▸ **Task directions**
An exact reproduction of the records is required, with all images left out.

▸ **Information given**
————————

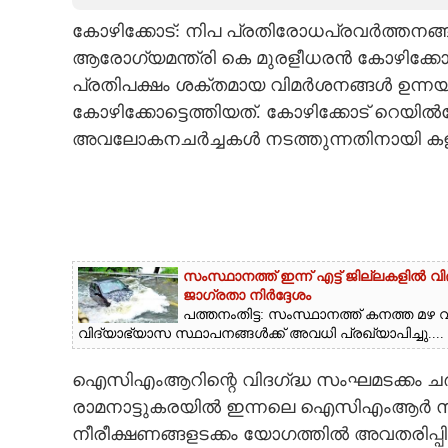
കോഴിക്കോട്: നിപ പ്രതിരോധപ്രവർത്തനങ്ങൾ
CARTOONS
ആരോഗ്യമന്ത്രി കെ മുരളീധരൻ കോഴിക്കോട്
പ്രതിപക്ഷം ശക്തമായ വിമർശനങ്ങൾ ഉന്നയി
LITERATURE
കോഴിക്കോട്ടെത്തിയത്. കോഴിക്കോട് റെയിൽവ
അവലോകനചർച്ചകൾ നടത്തുന്നതിനായി കളക്‌ട്രേ
ZOOM
CONTACT US
സംസ്ഥാനത്ത് ഇന്ന് എട്ട് ജില്ലകളിൽ
ജാഗ്രതാ നിർദ്ദേശം
പത്തനംതിട്ട: സംസ്ഥാനത്ത് കനത്ത മഴ 
വിദ്യാഭ്യാസ സ്ഥാപനങ്ങൾക്ക് അവധി പ്രഖ്യാപിച്ചു....
ഐസിഎംആറിന്റെ വിദഗ്‌ദ്ധ സംഘമടക്കം ചർച്ച
രാമനാട്ടുകരയിൽ ഇന്നലെ ഐസിഎംആ‌ർ സ
നീരീക്ഷണങ്ങളടക്കം യോഗത്തിൽ അവതരിപ്പിക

————————

▸ **Output for this task**
കോഴിക്കോട്: നിപ പ്രതിരോധപ്രവർത്തനങ്ങൾ
CARTOONS
ആരോഗ്യമന്ത്രി കെ മുരളീധരൻ കോഴിക്കോട്
പ്രതിപക്ഷം ശക്തമായ വിമർശനങ്ങൾ ഉന്നയി
LITERATURE
കോഴിക്കോട്ടെത്തിയത്. കോഴിക്കോട് റെയിൽവ
അവലോകനചർച്ചകൾ നടത്തുന്നതിനായി കളക്‌ട്രേ
ZOOM
CONTACT US
സംസ്ഥാനത്ത് ഇന്ന് എട്ട് ജില്ലകളിൽ
ജാഗ്രതാ നിർദ്ദേശം
പത്തനംതിട്ട: സംസ്ഥാനത്ത് കനത്ത മഴ 
വിദ്യാഭ്യാസ സ്ഥാപനങ്ങൾക്ക് അവധി പ്രഖ്യാപിച്ചു....
ഐസിഎംആറിന്റെ വിദഗ്‌ദ്ധ സംഘമടക്കം ചർച്ച
രാമനാട്ടുകരയിൽ ഇന്നലെ ഐസിഎംആ‌ർ സ
നീരീക്ഷണങ്ങളടക്കം യോഗത്തിൽ അവതരിപ്പിക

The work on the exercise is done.